Apr 22

Blueberry Scones for Easter Morning

I’m still working on Easter posts! AND I’ll let it be known that I’m waiting for Eric to write the big laundry room/bathroom reveal post. He’ll give much better details, so I’ll pressure him to get it done soon to share with everyone! In Rinehart fashion, we are working on more exciting projects as we speak, so I’ll be sharing those soon.

These here are delicious blueberry scones that I whipped up on Easter morning. They took about 5 minutes to prepare and were a hit at our house on Easter morning! That’s definitely not the last time I’ll be making them. I saw this recipe on Sandra Lee’s food network show. It looked simple so I gave it a shot. Here is the recipe.

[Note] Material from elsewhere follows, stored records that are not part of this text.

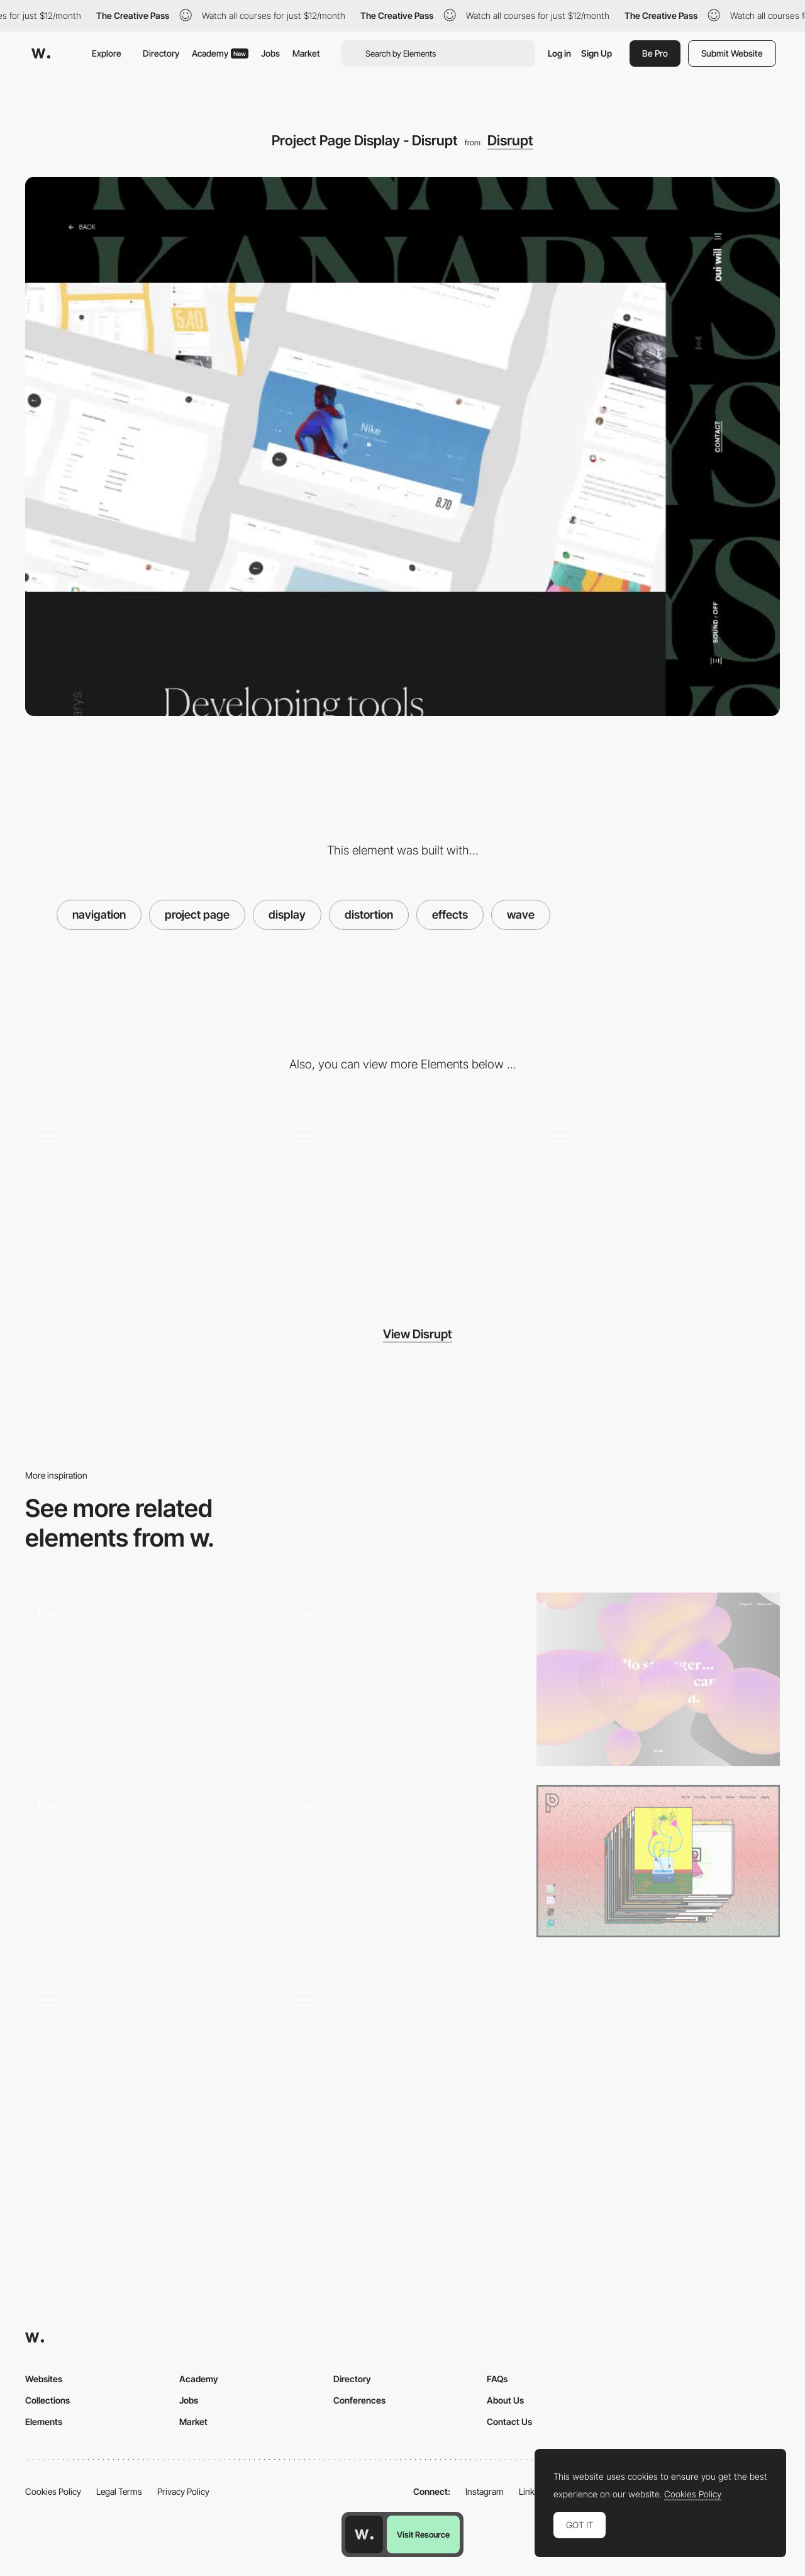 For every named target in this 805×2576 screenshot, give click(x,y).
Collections (47, 2400)
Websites (43, 2378)
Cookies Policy (53, 2491)
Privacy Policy (183, 2491)
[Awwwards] (40, 53)
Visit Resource (423, 2534)
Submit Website (732, 53)
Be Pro (655, 53)
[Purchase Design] (658, 1861)
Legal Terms (119, 2491)
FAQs (497, 2378)
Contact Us (509, 2421)
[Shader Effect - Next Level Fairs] (403, 1679)
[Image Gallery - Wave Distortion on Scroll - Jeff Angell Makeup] (147, 2064)
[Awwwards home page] (364, 2534)
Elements (43, 2421)
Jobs (270, 53)
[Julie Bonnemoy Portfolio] (658, 1679)
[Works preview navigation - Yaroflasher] (147, 1679)
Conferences (359, 2400)
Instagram (484, 2491)
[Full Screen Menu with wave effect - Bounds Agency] (403, 1872)
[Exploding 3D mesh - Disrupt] (403, 1200)
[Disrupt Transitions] (658, 1200)
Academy (220, 53)
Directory (161, 53)
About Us (505, 2400)
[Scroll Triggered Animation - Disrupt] (147, 1200)
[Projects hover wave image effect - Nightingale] (147, 1872)
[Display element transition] (403, 2064)
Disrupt (510, 140)
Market (306, 53) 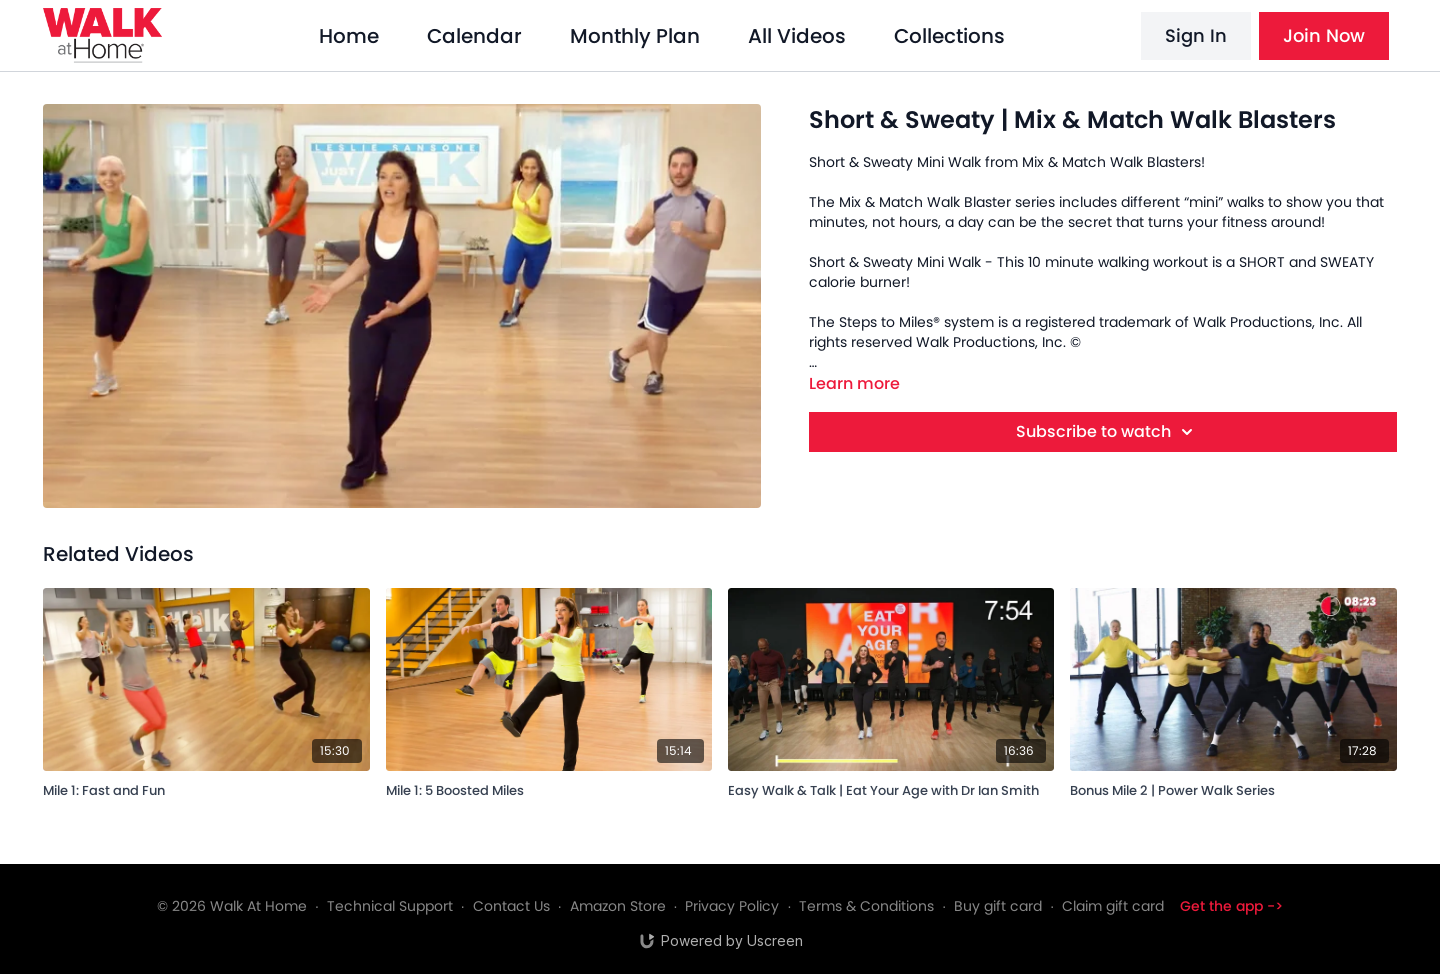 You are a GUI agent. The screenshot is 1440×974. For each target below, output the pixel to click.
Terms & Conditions (866, 906)
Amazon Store (618, 906)
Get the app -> (1231, 906)
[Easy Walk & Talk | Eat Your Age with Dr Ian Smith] (891, 787)
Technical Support (390, 906)
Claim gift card (1113, 906)
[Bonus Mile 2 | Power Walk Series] (1233, 787)
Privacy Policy (732, 906)
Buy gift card (998, 906)
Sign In (1196, 35)
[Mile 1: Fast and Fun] (206, 787)
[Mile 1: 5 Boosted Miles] (549, 787)
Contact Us (511, 906)
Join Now (1324, 35)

  • 2 1/2 cups baking mix, see recipe or Bisquick
  • 1/4 cup sugar
  • 1/2 stick (1/4 cup) unsalted butter
  • 2 large eggs
  • 1/4 cup milk
  • 1/2 cup frozen blueberries
  • All-purpose flour, for work surface
  • 1 cup confectioners’ sugar
  • Lemon juice
  • 1/2 teaspoon vanilla extract


Preheat the oven to 400 degrees F.

Scones: Whisk together the baking mix and sugar in a large bowl. Mix in the butter with your hands or a pastry blender until the butter is the size of peas. Beat the eggs well with the 1/4 cup milk in a small bowl. Pour the wet ingredients into the dry ingredients and combine until just blended. Do not over mix. Gently fold in the blueberries. Turn the dough out onto a floured surface and pat into a 3/4-inch thick square. Cut into 4 squares, then cut each square into 2 triangles. Arrange the scones on an ungreased baking sheet and bake until golden brown, about 15 minutes. Remove to a wire rack and let cool a bit before glazing.

For the glaze: Whisk together the confectioners’ sugar, lemon juice, and vanilla until smooth. Pour evenly over the warm scones. Transfer to a serving platter and serve.